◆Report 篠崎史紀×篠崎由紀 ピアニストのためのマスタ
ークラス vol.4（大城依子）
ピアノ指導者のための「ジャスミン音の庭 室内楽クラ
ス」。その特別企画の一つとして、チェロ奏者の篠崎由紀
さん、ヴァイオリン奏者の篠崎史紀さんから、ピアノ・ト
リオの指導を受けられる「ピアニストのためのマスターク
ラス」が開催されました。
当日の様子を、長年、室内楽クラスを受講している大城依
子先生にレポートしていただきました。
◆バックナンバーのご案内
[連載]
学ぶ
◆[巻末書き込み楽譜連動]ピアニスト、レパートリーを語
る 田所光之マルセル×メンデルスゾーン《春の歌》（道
* * *
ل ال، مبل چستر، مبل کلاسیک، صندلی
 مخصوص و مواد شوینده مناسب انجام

#### [WORK TASK]
Look through the material above and print exactly the lines from the one containing "ピアノ指導者のための「ジャスミン音の庭 室内楽クラ" to the one containing "る 田所光之マルセル×メンデルスゾーン《春の歌》（道", both included, and nothing more.

#### [SOLUTION TO THE EXERCISE]
ピアノ指導者のための「ジャスミン音の庭 室内楽クラ
ス」。その特別企画の一つとして、チェロ奏者の篠崎由紀
さん、ヴァイオリン奏者の篠崎史紀さんから、ピアノ・ト
リオの指導を受けられる「ピアニストのためのマスターク
ラス」が開催されました。
当日の様子を、長年、室内楽クラスを受講している大城依
子先生にレポートしていただきました。
◆バックナンバーのご案内
[連載]
学ぶ
◆[巻末書き込み楽譜連動]ピアニスト、レパートリーを語
る 田所光之マルセル×メンデルスゾーン《春の歌》（道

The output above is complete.